Friday, March 28, 2014

Disney Films: Fantasia- Revolutionizing Animation...Again.

Third in line in the Disney canon is another film that I like not only for what it was (which is pretty amazing, by the way) but for what it did:


If Snow White and the Seven Dwarfs elevated animation to the level of legitimate story telling, then Fantasia elevated it to the level of pure, unadulterated art. A two-hour epic journey into the world of classical music paired with breathtaking animation, Fantasia was more than just a movie. It was an experience.

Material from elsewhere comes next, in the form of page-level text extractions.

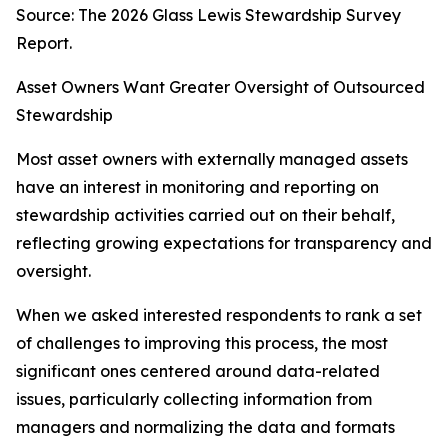
Source: The 2026 Glass Lewis Stewardship Survey
Report.
Asset Owners Want Greater Oversight of Outsourced
Stewardship
Most asset owners with externally managed assets
have an interest in monitoring and reporting on
stewardship activities carried out on their behalf,
reflecting growing expectations for transparency and
oversight.
When we asked interested respondents to rank a set
of challenges to improving this process, the most
significant ones centered around data-related
issues, particularly collecting information from
managers and normalizing the data and formats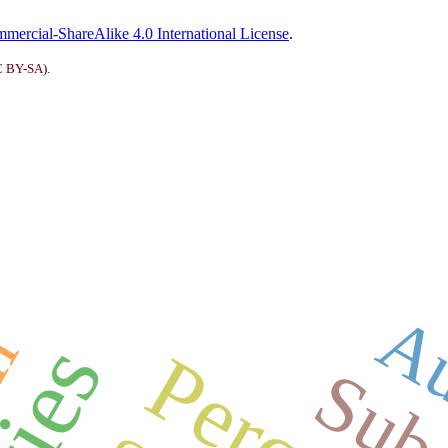
ercial-ShareAlike 4.0 International License
.
 BY-SA
).
Au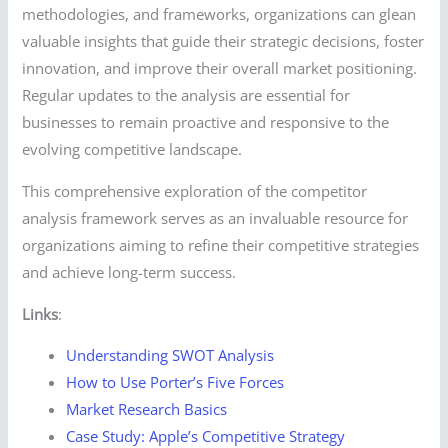
methodologies, and frameworks, organizations can glean
valuable insights that guide their strategic decisions, foster
innovation, and improve their overall market positioning.
Regular updates to the analysis are essential for
businesses to remain proactive and responsive to the
evolving competitive landscape.
This comprehensive exploration of the competitor
analysis framework serves as an invaluable resource for
organizations aiming to refine their competitive strategies
and achieve long-term success.
Links
:
Understanding SWOT Analysis
How to Use Porter’s Five Forces
Market Research Basics
Case Study: Apple’s Competitive Strategy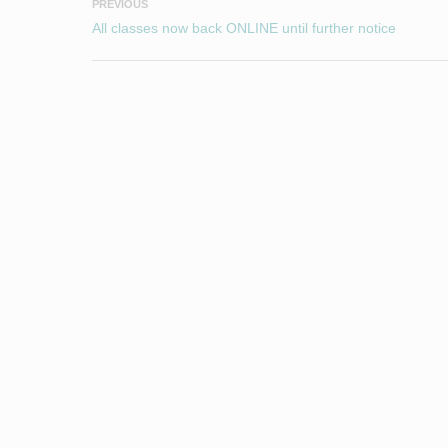
PREVIOUS
All classes now back ONLINE until further notice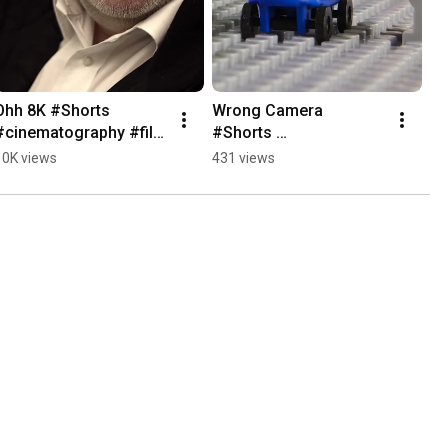
Ohh 8K #Shorts 
Wrong Camera 
#cinematography #film 
#Shorts 
#cameraequipment
#cinematography #film 
10K views
431 views
#cameraequipment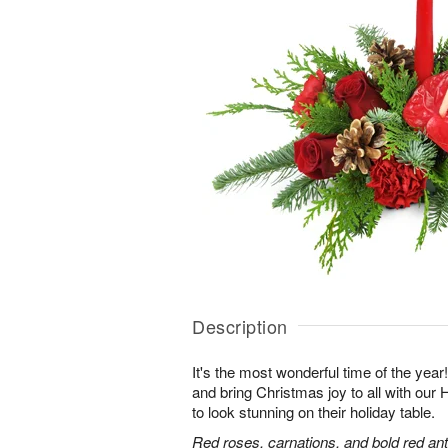
Description
It's the most wonderful time of the yea
and bring Christmas joy to all with ou
to look stunning on their holiday table.
Red roses, carnations, and bold red an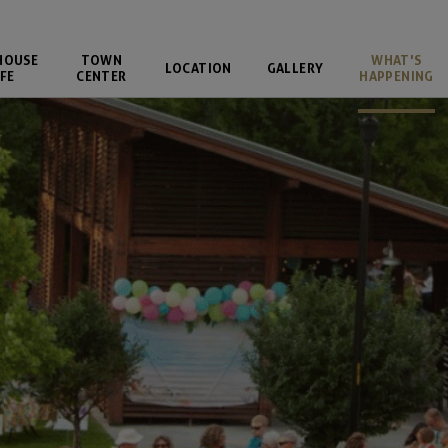
HOUSE
TOWN
WHAT'S
LOCATION
GALLERY
FE
CENTER
HAPPENING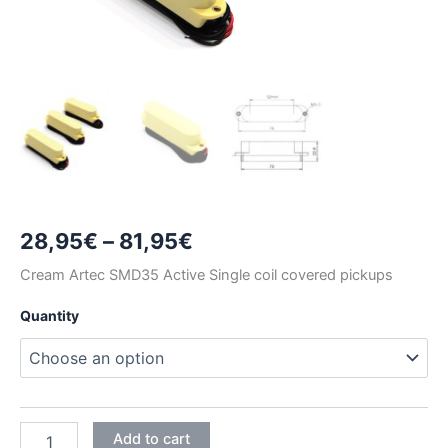
Price
28,95
€
–
81,95
€
range:
Cream Artec SMD35 Active Single coil covered pickups
28,95€
Quantity
through
81,95€
CREAM
Add to cart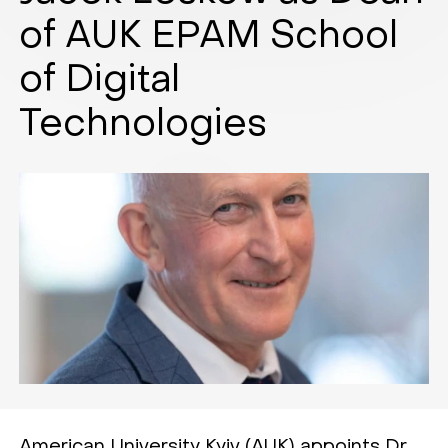
of AUK EPAM School
of Digital
Technologies
American University Kyiv (AUK) appoints Dr.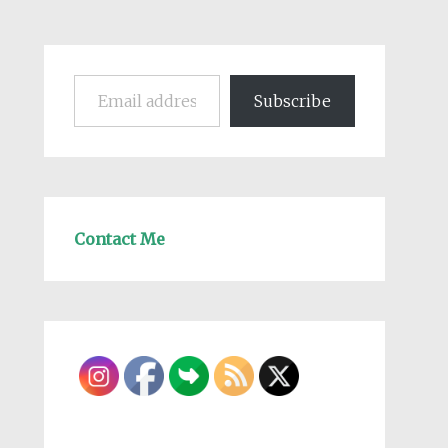
Email address
Subscribe
Contact Me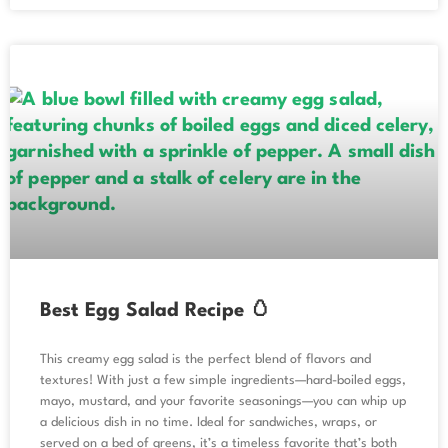
Best Egg Salad Recipe 🥚
This creamy egg salad is the perfect blend of flavors and
textures! With just a few simple ingredients—hard-boiled eggs,
mayo, mustard, and your favorite seasonings—you can whip up
a delicious dish in no time. Ideal for sandwiches, wraps, or
served on a bed of greens, it’s a timeless favorite that’s both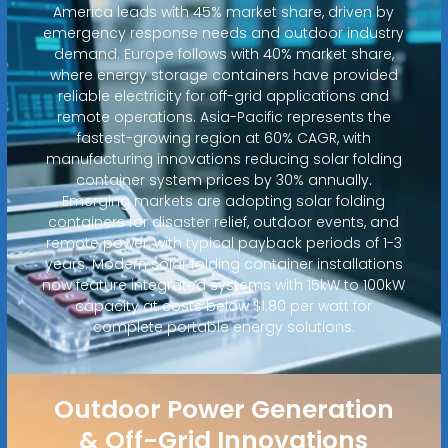
America leads with 45% market share, driven by
emergency response needs and outdoor industry
demand. Europe follows with 40% market share,
where energy storage containers have provided
reliable electricity for off-grid applications and
remote operations. Asia-Pacific represents the
fastest-growing region at 60% CAGR, with
manufacturing innovations reducing solar folding
container system prices by 30% annually.
Emerging markets are adopting solar folding
containers for disaster relief, outdoor events, and
remote power, with typical payback periods of 1-3
years. Modern solar folding container installations
now feature integrated systems with 15kW to 100kW
capacity at costs below $1.80 per watt for
complete portable energy solutions.
Outdoor Power Generation
& Off-Grid Innovations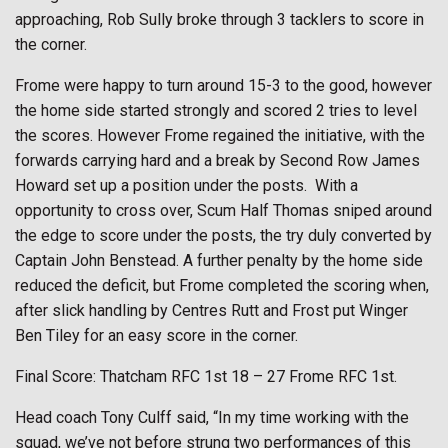
approaching, Rob Sully broke through 3 tacklers to score in
the corner.
Frome were happy to turn around 15-3 to the good, however
the home side started strongly and scored 2 tries to level
the scores. However Frome regained the initiative, with the
forwards carrying hard and a break by Second Row James
Howard set up a position under the posts.
With a
opportunity to cross over, Scum Half Thomas sniped around
the edge to score under the posts, the try duly converted by
Captain John Benstead. A further penalty by the home side
reduced the deficit, but Frome completed the scoring when,
after slick handling by Centres Rutt and Frost put Winger
Ben Tiley for an easy score in the corner.
Final Score: Thatcham RFC 1st 18 – 27 Frome RFC 1st.
Head coach Tony Culff said, “In my time working with the
squad, we’ve not before strung two performances of this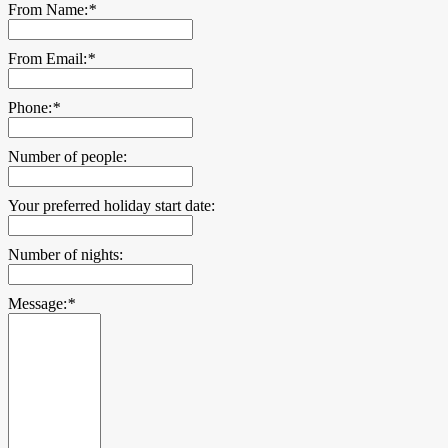
From Name:
*
From Email:
*
Phone:
*
Number of people:
Your preferred holiday start date:
Number of nights:
Message:
*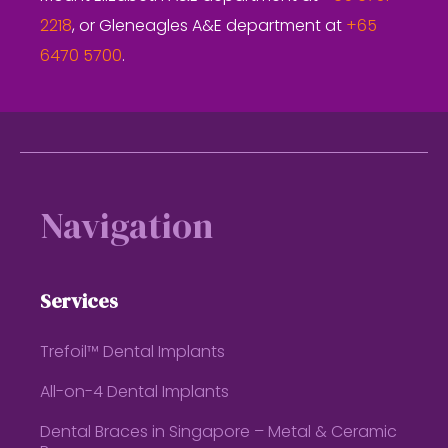
2218
, or Gleneagles A&E department at
+65
6470 5700
.
Footer
Navigation
Services
Trefoil™ Dental Implants
All-on-4 Dental Implants
Dental Braces in Singapore – Metal & Ceramic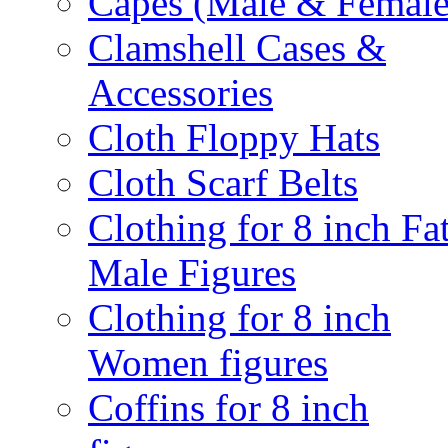
Capes (Male & Female
Clamshell Cases &
Accessories
Cloth Floppy Hats
Cloth Scarf Belts
Clothing for 8 inch Fa
Male Figures
Clothing for 8 inch
Women figures
Coffins for 8 inch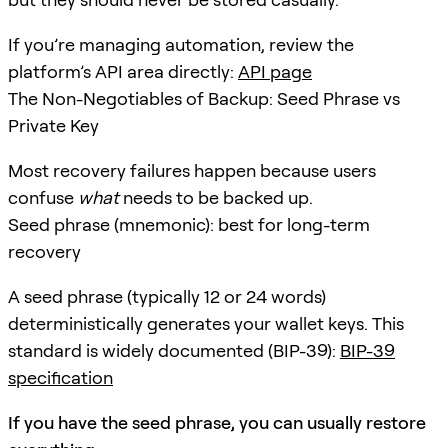
If you’re managing automation, review the
platform’s API area directly:
API page
The Non-Negotiables of Backup: Seed Phrase vs
Private Key
Most recovery failures happen because users
confuse
what
needs to be backed up.
Seed phrase (mnemonic): best for long-term
recovery
A seed phrase (typically 12 or 24 words)
deterministically generates your wallet keys. This
standard is widely documented (BIP-39):
BIP-39
specification
If you have the seed phrase, you can usually restore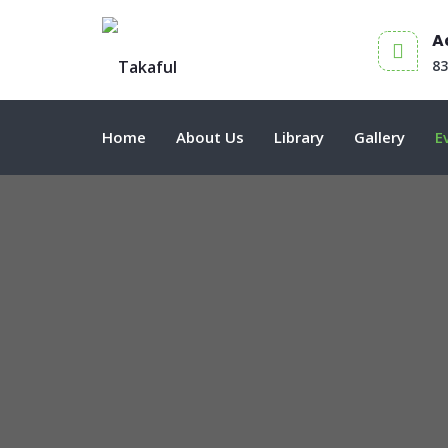
A
8
Home
About Us
Library
Gallery
E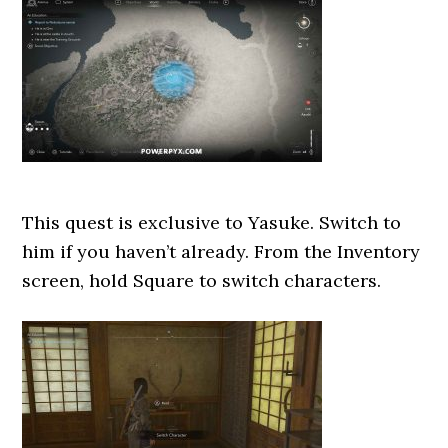
This quest is exclusive to Yasuke. Switch to
him if you haven’t already. From the Inventory
screen, hold Square to switch characters.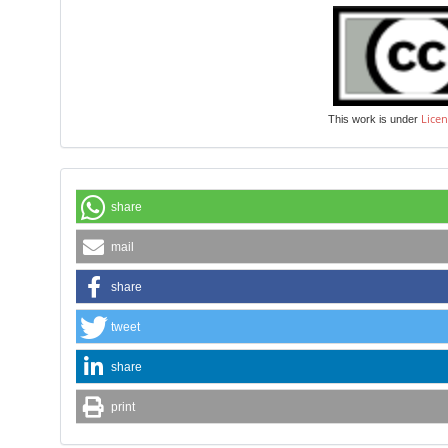
Licen
This work is under
share
mail
share
tweet
share
print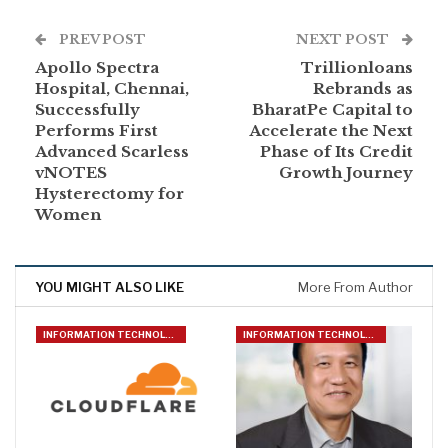
PREV POST
NEXT POST
Apollo Spectra
Trillionloans
Hospital, Chennai,
Rebrands as
Successfully
BharatPe Capital to
Performs First
Accelerate the Next
Advanced Scarless
Phase of Its Credit
vNOTES
Growth Journey
Hysterectomy for
Women
YOU MIGHT ALSO LIKE
More From Author
INFORMATION TECHNOLOGY
INFORMATION TECHNOLOGY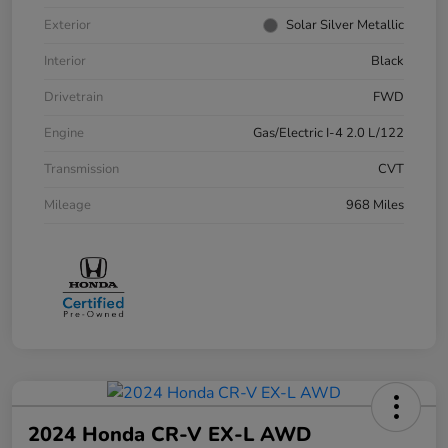
Exterior
Solar Silver Metallic
Interior
Black
Drivetrain
FWD
Engine
Gas/Electric I-4 2.0 L/122
Transmission
CVT
Mileage
968 Miles
2024 Honda CR-V EX-L AWD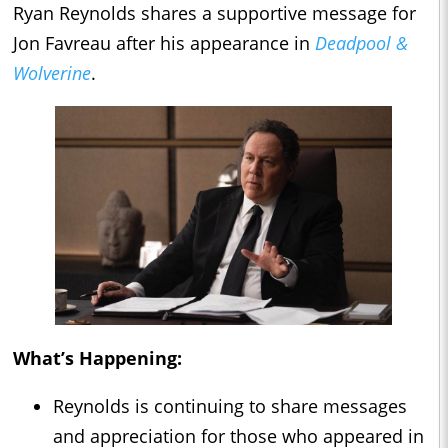
Ryan Reynolds shares a supportive message for
Jon Favreau after his appearance in
Deadpool &
Wolverine
.
What’s Happening:
Reynolds is continuing to share messages
and appreciation for those who appeared in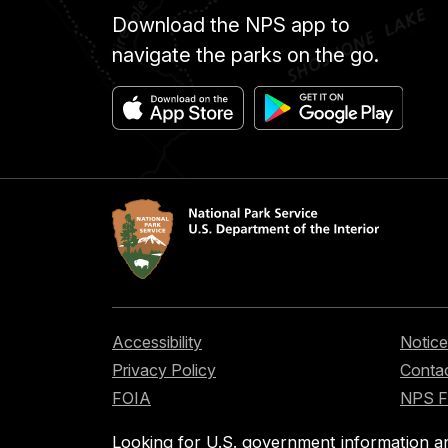
Download the NPS app to
navigate the parks on the go.
Accessibility
Notice
Privacy Policy
Contac
FOIA
NPS 
Looking for U.S. government information a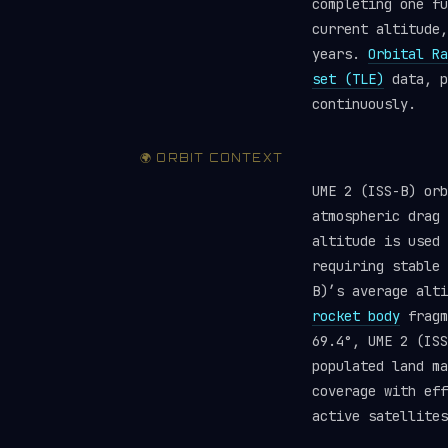
completing one fu
current altitude,
years.
Orbital Ra
set (TLE)
data, p
continuously.
🌍 ORBIT CONTEXT
UME 2 (ISS-B) orb
atmospheric drag 
altitude is used 
requiring stable
B)’s average alt
rocket body
fragm
69.4°, UME 2 (ISS
populated land ma
coverage with ef
active satellites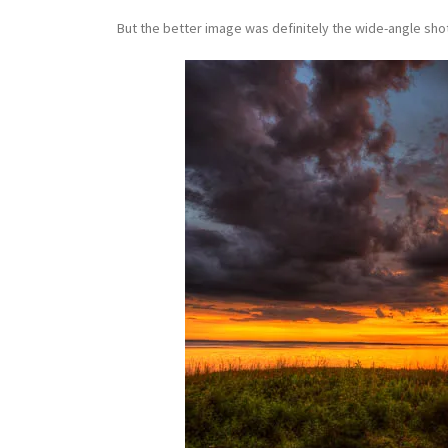
But the better image was definitely the wide-angle shot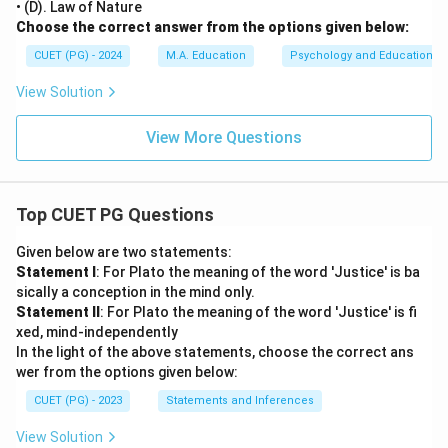
• (D). Law of Nature
Choose the correct answer from the options given below:
CUET (PG) - 2024
M.A. Education
Psychology and Education
View Solution
View More Questions
Top CUET PG Questions
Given below are two statements:
Statement I
: For Plato the meaning of the word 'Justice' is ba
sically a conception in the mind only.
Statement II
: For Plato the meaning of the word 'Justice' is fi
xed, mind-independently
In the light of the above statements, choose the correct ans
wer from the options given below:
CUET (PG) - 2023
Statements and Inferences
View Solution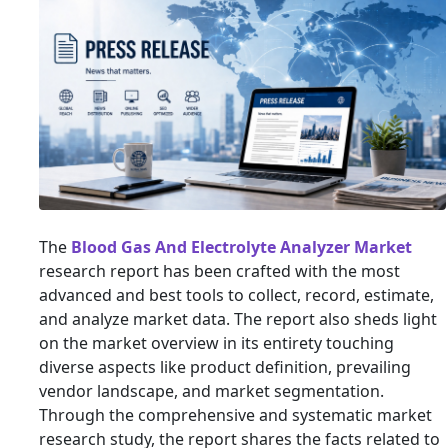
The
Blood Gas And Electrolyte Analyzer Market
research report has been crafted with the most
advanced and best tools to collect, record, estimate,
and analyze market data. The report also sheds light
on the market overview in its entirety touching
diverse aspects like product definition, prevailing
vendor landscape, and market segmentation.
Through the comprehensive and systematic market
research study, the report shares the facts related to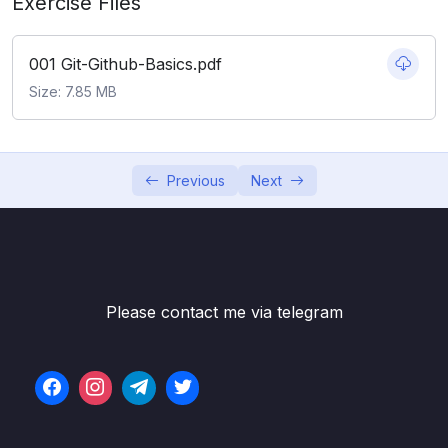
Exercise Files
Subtitle File Resource
001 Git-Github-Basics.pdf
001 What Really Matters In This Section
02:13
Size: 7.85 MB
002 Navigating The Git Documentation
04:06
003 Keeping Your Commits Atomic
06:20
Previous
Next
004 Commit Messages Present Or Past
03:09
Tense
005 Escaping VIM & Configuring Git’s
09:01
Default Editor
Please contact me via telegram
006 A Closer Look At The Git Log
04:06
Command
007 Committing With A GUI
06:25
008 Fixing Mistakes With Amend
04:59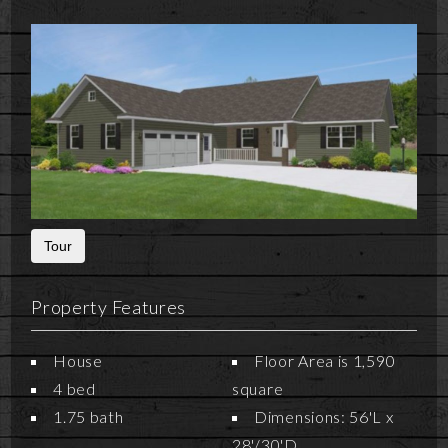
Tour
Property Features
House
Floor Area is 1,590
4 bed
square
1.75 bath
Dimensions: 56'L x
28'/30'D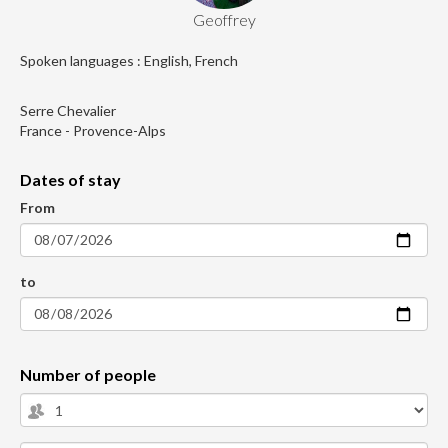
Geoffrey
Spoken languages : English, French
Serre Chevalier
France - Provence-Alps
Dates of stay
From
to
Number of people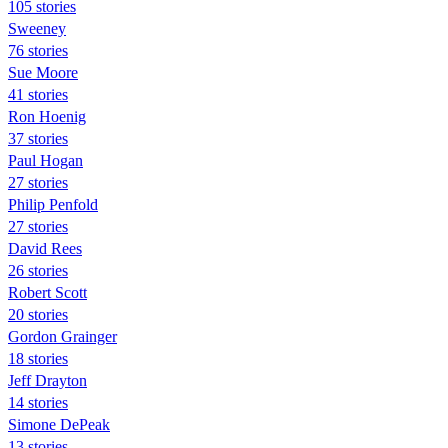
105 stories
Sweeney
76 stories
Sue Moore
41 stories
Ron Hoenig
37 stories
Paul Hogan
27 stories
Philip Penfold
27 stories
David Rees
26 stories
Robert Scott
20 stories
Gordon Grainger
18 stories
Jeff Drayton
14 stories
Simone DePeak
13 stories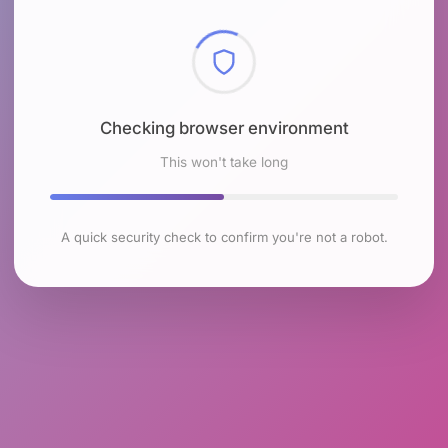
Checking browser environment
This won't take long
A quick security check to confirm you're not a robot.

Walt Disney was a man of many talents. He was, first and foremost, a story teller. He loved reading and telling stories to an audience. But he was also a pioneer and innovator. Nothing fascinated Disney more than the concept of the new. With each successive film, he worked to push the envelope of what animation could do. And so it was with this project. It was never Disney's intention for Fantasia to be just a film. He wanted a continuous, evolving experience. Instead of simply releasing the film like he had with Snow White and Pinocchio, Disney envisioned a touring roadshow. He planned on having new material added every few years. He also wanted audiences to feel like they were really at a symphony, with the orchestra playing all around them. So, he developed a new system he called Fantasound. In essence, Disney pioneered the technology that would become surround sound, some thirty years ahead of its time.

Unfortunately, Disney's gift was also his curse. RKO, his distributor, was uncomfortable with the roadshow format, and only issued a limited release. The film was a huge success and was wildly popular, but the production costs of setting up the equipment and leasing the theaters decimated any profits the movie made. Disney also had some unfortunate timing. The advent of WWII caused demand for certain materials to skyrocket, and a lot of the Fantasound equipment was scrapped to help the war effort. In an attempt to regain some of his losses, Disney allowed RKO to issue the film in a general release to audiences, but to save costs and encourage higher ticket sales, the film was released in mono sound and was heavily edited for time. Subsequently, Disney's dream of an evolving experience was shattered, and he was forced to abandon the idea.

What remains of the project (and what most video and DVD copies contain) is still considered by many critics to be an artistic masterpiece. Disney had hired Leopold Stokowski, conductor of the Philadelphia Orchestra, to conduct and gave him free reign over the musical aspect of the project. Stokowski was so thrilled with the concept, he offered to work on it for free. The music is brilliantly conducted and the passion that Stokowski has is obvious, even though all you ever see of him is a silhouette.


Disney had his animators choreograph the various musical pieces in differing styles:

Bach's Toccata and Fugue is backed with abstract shapes and designs that moved with the rhythm of the music.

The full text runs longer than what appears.